To examine faults Database Performance Monitor has detected, click on the “Health” icon in the navigation pane, and then click “Faults” at the top of the window. A timeline appears, with faults in the architectural layers arranged from left to right. The height of the fault indicates its severity, and the width its duration.

Faults Nav

Click on any fault to examine it, and a two-column display appears below. The left-hand pane displays summary information about activity and status in the faulty system during the affected time period, with vertical red lines indicating the moment of the fault.

Faults Left Faults Left

In the Top Processes widget below the summary, the culprit is visible: a process called clean_metrics. This is a real example of a fault on one of our servers. The diagnosis requires application-specific knowledge, but in summary, this application is a background task that executed an expensive DELETE statement against the database, which then issued a large set of I/O requests to the disk.

Depending on the systems involved, additional widgets will be available with top-N displays of various data such as queries, processes, and network connection states.

What is Adaptive Fault Detection?

Adaptive Fault Detection is a patented technology to find small interruptions to server or service availability. A fault is best described as a small stall, where requests for work (queries, IO operations) continue to arrive but are not being serviced. Finding faults while they are small can avoid serious outages later.

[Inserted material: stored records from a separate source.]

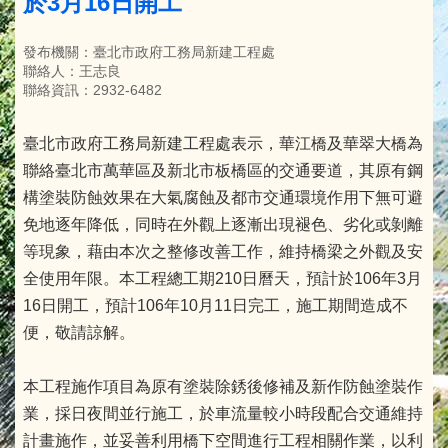
於3月16日開工
發布機關：臺北市政府工務局新建工程處
聯絡人：王志良
聯絡資訊：2932-6482
臺北市政府工務局新建工程處表示，華江橋及華翠大橋為
聯絡臺北市萬華區及新北市板橋區的交通要道，其原有鋼
構塗裝防蝕效果在大氣腐蝕及都市交通環境作用下無可避
免地逐年降低，同時在外觀上逐漸出現褪色、劣化或剝離
等現象，藉由本次之整修改善工作，維持橋梁之外觀及安
全使用年限。本工程總工期210日曆天，預計於106年3月
16日開工，預計106年10月11日完工，施工期間造成不
便，敬請諒解。
本工程施作項目為原有塗裝除銹後修補及新作防蝕塗裝作
業，採日夜間並行施工，於車流量較小時段配合交通維持
計畫施作，並妥善利用橋下空間進行工程相關作業，以利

Faults are typically caused by system overload or poor performance. Because they are nearly impossible to detect by normal means such as threshold-based alerts, they are often hard to find until they become major problems (seconds or minutes of downtime). They are some of the most difficult problems to diagnose, because of their transient nature, which makes them hard to observe. The symptoms and causes tend to be complex, because systems that stall often misbehave in a variety of ways simultaneously.

For these reasons, faults are best detected while they are small (a second or two). Short-duration faults are much easier to diagnose and fix. Typical causes include resource overload, storms of queries, bad application behavior, SELECT FOR UPDATE or other locking queries, internal scalability problems such as mutex contention around a long-running operation, or intensive periodic tasks. For example, the query cache mutex in MySQL has caused server stalls, and InnoDB checkpoint stalls or dirty-page flushing can cause similar effects. In the application layer, bad behavior such as stampedes to regenerate an expired cache entry are common culprits.

There are thousands of potential causes for stalls, and it is impossible to guess what metrics and thresholds might predict them. Our fault detection algorithm is based on queueing theory, and observes work requests arriving, in progress, and completing. When work queues up and does not complete, the system is stalled. This algorithm is completely adaptive and requires no tuning, and because the definition of a fault is based on work being completed, will detect any problem that prevents the system from doing its work, even those we have never seen or imagined.

When a fault occurs, our agent reacts in real-time by gathering additional data at high frequency. We detect faults in the database server and in the storage (disk) subsystem. Faults appear as events in the Events page, and there is an interface specifically designed for investigating and diagnosing them.

Each fault is assigned a severity, which is a measure of abnormality. It’s similar to a z-score, and a severity value can be thought of in units of standard deviation. The exact definition of severity varies by fault and system type, so severities should only be used for comparisons between similar kinds of faults. For example, severities for disk faults should only be compared to severities of other disk faults.